**Action item**
Restate the records that follow. Every word must match.

[Data entries]
┄┄┄┄┄┄┄┄┄┄

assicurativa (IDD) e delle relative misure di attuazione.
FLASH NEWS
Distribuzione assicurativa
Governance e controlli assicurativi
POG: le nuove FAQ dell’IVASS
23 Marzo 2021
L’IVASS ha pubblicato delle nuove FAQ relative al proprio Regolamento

┄┄┄┄┄┄┄┄┄┄

**Your solution**
assicurativa (IDD) e delle relative misure di attuazione.
FLASH NEWS
Distribuzione assicurativa
Governance e controlli assicurativi
POG: le nuove FAQ dell’IVASS
23 Marzo 2021
L’IVASS ha pubblicato delle nuove FAQ relative al proprio Regolamento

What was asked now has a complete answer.